### Task input:
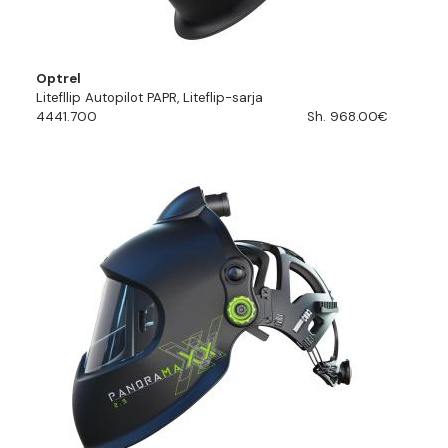
Optrel
Litefllip Autopilot PAPR, Liteflip-sarja
4441.700
Sh. 968.00€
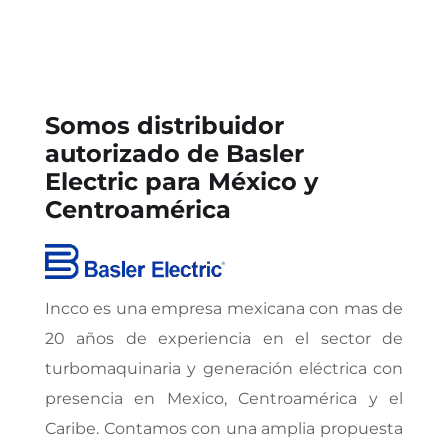
Somos distribuidor
autorizado de Basler
Electric para México y
Centroamérica
Incco es una empresa mexicana con mas de
20 años de experiencia en el sector de
turbomaquinaria y generación eléctrica con
presencia en Mexico, Centroamérica y el
Caribe. Contamos con una amplia propuesta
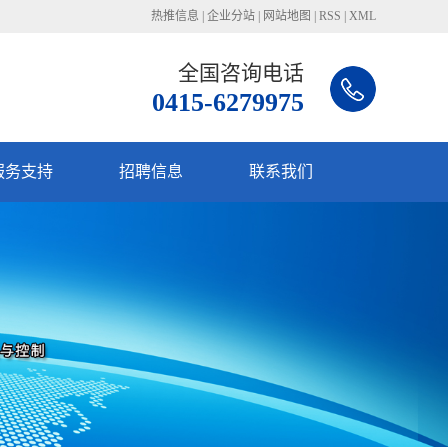
热推信息
|
企业分站
|
网站地图
|
RSS
|
XML
全国咨询电话
0415-6279975
服务支持
招聘信息
联系我们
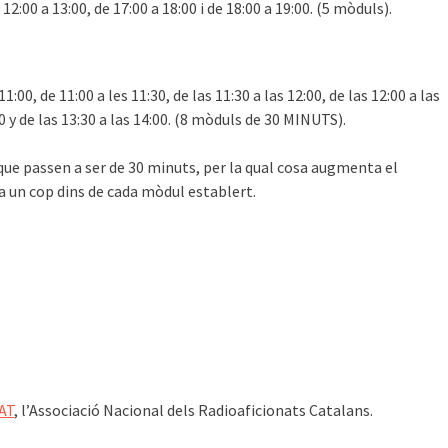
 12:00 a 13:00, de 17:00 a 18:00 i de 18:00 a 19:00. (5 mòduls).
:00, de 11:00 a les 11:30, de las 11:30 a las 12:00, de las 12:00 a las
:30 y de las 13:30 a las 14:00. (8 mòduls de 30 MINUTS).
ue passen a ser de 30 minuts, per la qual cosa augmenta el
 un cop dins de cada mòdul establert.
AT
, l’Associació Nacional dels Radioaficionats Catalans.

### Problem requirements:
List the lines of the records where "Centroamérica" occurs.

### Output for this exercise:
Centroamérica
presencia en Mexico, Centroamérica y el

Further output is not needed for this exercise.